* Records:
= Beginning of Section =
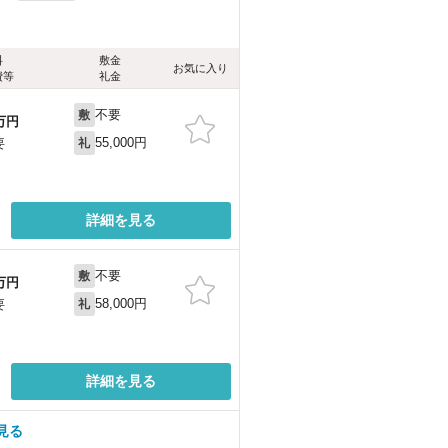
料
敷金
お気に入り
費等
礼金
不要
敷
万円
55,000円
要
礼
詳細を見る
不要
敷
万円
58,000円
要
礼
詳細を見る
見る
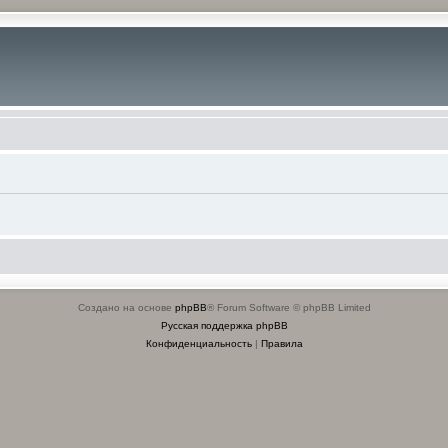
Создано на основе
phpBB
® Forum Software © phpBB Limited
Русская поддержка phpBB
Конфиденциальность
|
Правила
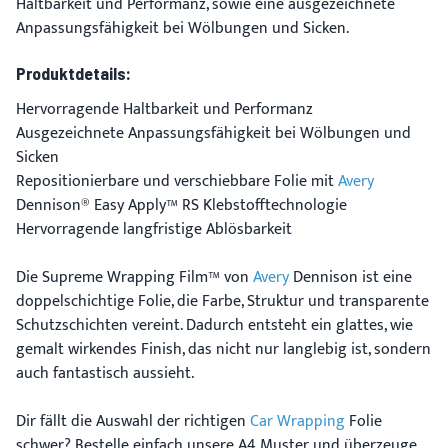
Haltbarkeit und Performanz, sowie eine ausgezeichnete
Anpassungsfähigkeit bei Wölbungen und Sicken.
Produktdetails:
Hervorragende Haltbarkeit und Performanz
Ausgezeichnete Anpassungsfähigkeit bei Wölbungen und
Sicken
Repositionierbare und verschiebbare Folie mit
Avery
Dennison® Easy Apply™ RS Klebstofftechnologie
Hervorragende langfristige Ablösbarkeit
Die Supreme Wrapping Film™ von
Avery
Dennison ist eine
doppelschichtige Folie, die Farbe, Struktur und transparente
Schutzschichten vereint. Dadurch entsteht ein glattes, wie
gemalt wirkendes Finish, das nicht nur langlebig ist, sondern
auch fantastisch aussieht.
Dir fällt die Auswahl der richtigen
Car Wrapping
Folie
schwer? Bestelle einfach unsere A4 Muster und überzeuge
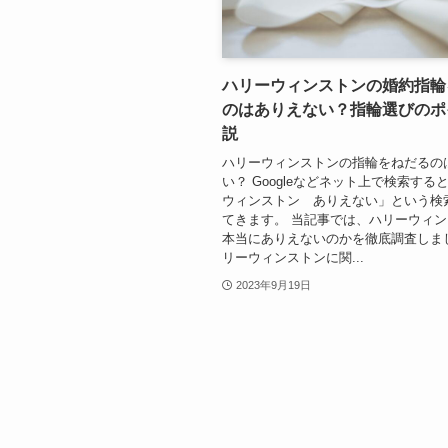
ハリーウィンストンの婚約指輪
のはありえない？指輪選びのポ
説
ハリーウィンストンの指輪をねだるの
い？ Googleなどネット上で検索する
ウィンストン ありえない」という検
てきます。 当記事では、ハリーウィ
本当にありえないのかを徹底調査しま
リーウィンストンに関...
2023年9月19日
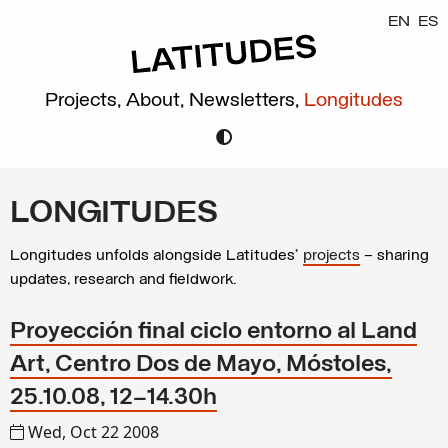
EN
ES
Projects,
About,
Newsletters,
Longitudes
LONGITUDES
Longitudes unfolds alongside Latitudes’
projects
– sharing
updates, research and fieldwork.
Proyección final ciclo entorno al Land
Art, Centro Dos de Mayo, Móstoles,
25.10.08, 12–14.30h
Wed, Oct 22 2008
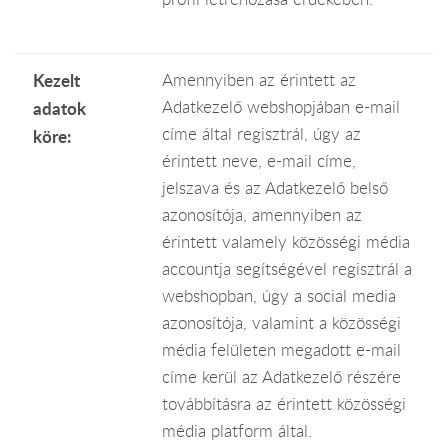
Kezelt
Amennyiben az érintett az
Adatkezelő webshopjában e-mail
adatok
címe által regisztrál, úgy az
köre:
érintett neve, e-mail címe,
jelszava és az Adatkezelő belső
azonosítója, amennyiben az
érintett valamely közösségi média
accountja segítségével regisztrál a
webshopban, úgy a social media
azonosítója, valamint a közösségi
média felületen megadott e-mail
címe kerül az Adatkezelő részére
továbbításra az érintett közösségi
média platform által.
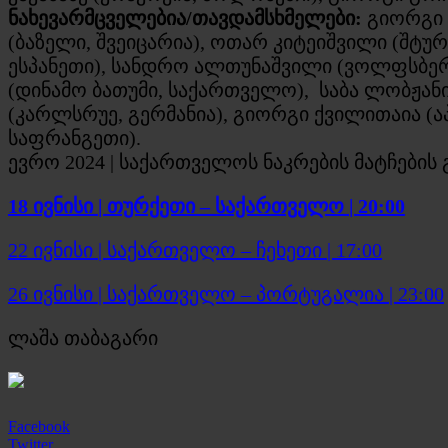
ნახევარმცველებია/თავდამსხმელები:
გიორგი ჩ
(ბაზელი, შვეიცარია), ოთარ კიტეიშვილი (შტუ
ესპანეთი), სანდრო ალთუნაშვილი (ვოლფსბერგ
(დინამო ბათუმი, საქართველო), საბა ლობჟანიძ
(კარლსრუე, გერმანია), გიორგი ქვილითაია (ა
საფრანგეთი).
ევრო 2024 | საქართველოს ნაკრების მატჩების
18 ივნისი | თურქეთი – საქართველო | 20:00
22 ივნისი | საქართველო – ჩეხეთი | 17:00
26 ივნისი | საქართველო – პორტუგალია | 23:00
ლაშა თაბაგარი
Facebook
Twitter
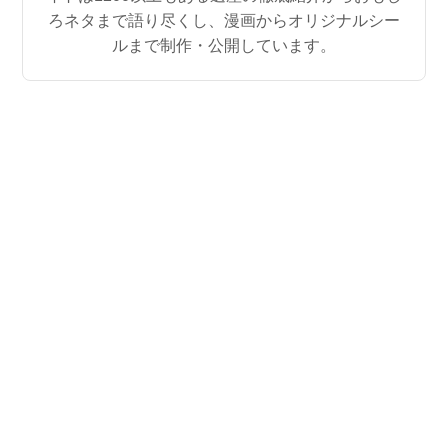
ろネタまで語り尽くし、漫画からオリジナルシー
ルまで制作・公開しています。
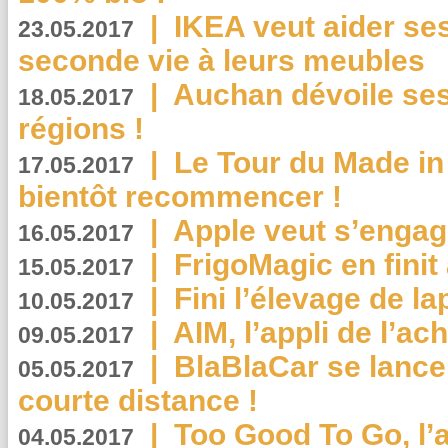
|
IKEA veut aider se
23.05.2017
seconde vie à leurs meubles
|
Auchan dévoile se
18.05.2017
régions !
|
Le Tour du Made in
17.05.2017
bientôt recommencer !
|
Apple veut s’engage
16.05.2017
|
FrigoMagic en finit 
15.05.2017
|
Fini l’élevage de la
10.05.2017
|
AIM, l’appli de l’ac
09.05.2017
|
BlaBlaCar se lance
05.05.2017
courte distance !
|
Too Good To Go, l’a
04.05.2017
= End of Section =
* Prompt: Scan the listing above for the word "Adatkezelő" and copy every line that holds it.

* Written answer:
Adatkezelő webshopjában e-mail
jelszava és az Adatkezelő belső
címe kerül az Adatkezelő részére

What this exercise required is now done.